PROVIDED ENTRIES: Begin
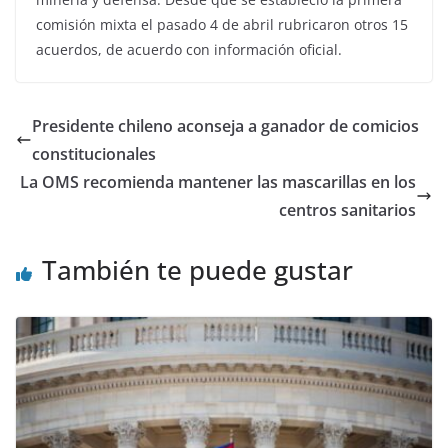
comisión mixta el pasado 4 de abril rubricaron otros 15
acuerdos, de acuerdo con información oficial.
Presidente chileno aconseja a ganador de comicios
constitucionales
La OMS recomienda mantener las mascarillas en los
centros sanitarios
También te puede gustar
PROVIDED ENTRIES: End
> WHAT TO WORK ON
Repeat the data exactly, without the pictures.

> SOLVED PROBLEM
comisión mixta el pasado 4 de abril rubricaron otros 15
acuerdos, de acuerdo con información oficial.
Presidente chileno aconseja a ganador de comicios
constitucionales
La OMS recomienda mantener las mascarillas en los
centros sanitarios
También te puede gustar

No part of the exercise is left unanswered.